Fortnightly insight into the current state of the economy and how it relates to Dorset by Nigel F Jump, Chief Economist of Strategic Economics Ltd (a Dorset Company) and Visiting Professor in Economics at the Universities of Bath and Plymouth.
See: www.strategiceconomics.co.uk
The recent UK Budget 2013 will not significantly affect the economy’s path for the foreseeable future. According to the Office of Budget Responsibility (OBR), growth will barely accelerate, inflation and unemployment will stay stubbornly high, and fiscal balances will remain negative. The main question is whether the Budget boosts growth prospects and potential in the long run. Since the OBR lowered its long-term growth potential, the answer is no. Indeed, the budget was stated to be neutral. In other words, if you take all the spending and tax increases and cuts and you net them out, the impact on growth is neither to expand nor to shrink the economy as a whole. (For the details, see the many reports that have analysed the Budget in the last two weeks. See mine at www.strategiceconomics.co.uk)
Here, I want to focus on two main issues for Dorset.

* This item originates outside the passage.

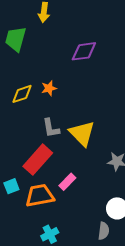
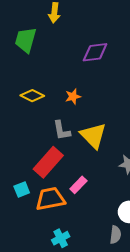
orange star: (49, 88) -> (73, 97), moved
yellow diamond: (22, 94) -> (32, 96), turned 45

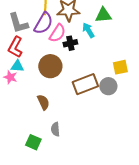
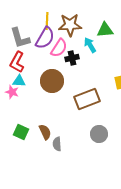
gray circle: (108, 86) -> (99, 134), moved
brown semicircle: (43, 102) -> (45, 132), moved
green square: (33, 142) -> (21, 132), moved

First, the main news for Dorset was the Government’s endorsement of Lord Heseltine’s recommendation for the creation of a Single Local Growth Fund, devolved to the local level through new Local Growth Deals. Funding will probably be allocated to Local Enterprise Partnerships on the basis of strategic multi-year plans for local growth. In developing these plans, Dorset’s LEP and its partners will be challenged to leverage private and local funding and commit to governance reform. The competitive tensions in this approach incentivises LEPs to drive strategic improvement. The Single Local Growth Fund will be operational by April 2015 and further detail will be set out at the 2015-16 Spending Round (see below). The Dorset LEP will need to analyse the evidence and produce a strong Strategic Growth Plan if it is to compete effectively and successfully for a share of this national ‘single pot’.

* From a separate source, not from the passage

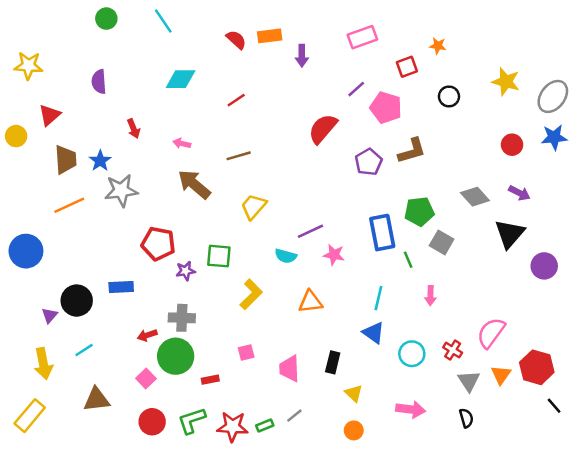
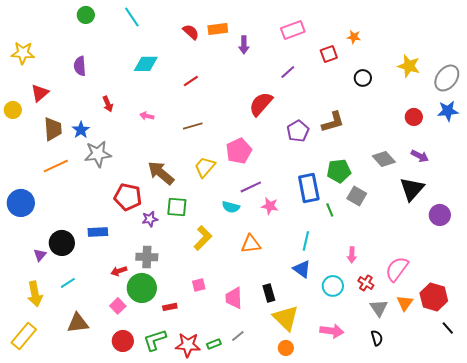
pink pentagon: (386, 108) -> (239, 151), moved, turned 30
brown arrow: (194, 184) -> (161, 173), moved
pink arrow: (430, 296) -> (352, 255), moved
black rectangle: (333, 362) -> (269, 293), turned -30
yellow triangle: (354, 393) -> (286, 318), size x1.8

Second, most of the major economy changes in the budget remain to be revealed. The Comprehensive Spending Review (CSR) – expected by mid-year 2013 – will detail spending over the next three years. Importantly, a lot of the detail about local or regional benefits, as heralded in the Budget and derived from the Heseltine Report will not be known until then. Also, the Active Money Policy announced by the Chancellor suggests the Bank of England (BoE) Monetary Policy Committee’s (MPC) new remit, though still based on the 2% per annum inflation target, will be widened to involve “intermediate threshold” measures. The new BoE Governor will have to report on how the MPC might do this in his first Inflation Report, to be issued in August 2013. Many Dorset residents will face a different trade-off between inflation and growth.

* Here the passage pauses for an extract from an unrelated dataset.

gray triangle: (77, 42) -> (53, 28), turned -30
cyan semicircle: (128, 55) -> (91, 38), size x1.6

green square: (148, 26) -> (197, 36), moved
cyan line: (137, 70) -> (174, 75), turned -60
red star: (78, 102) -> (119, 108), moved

I will comment on these developments as they occur.
Meanwhile, the productivity numbers just released for the final three months of 2012 tell the real story of the persistent downturn. UK output per hour was 2.3% lower than a year earlier and 3.6% lower than the pre-recession peak. The downturn will continue as long as this awfully negative trend is evident. This is an urgent, long-term issue for local bodies hoping to stimulate sustainable growth and create jobs.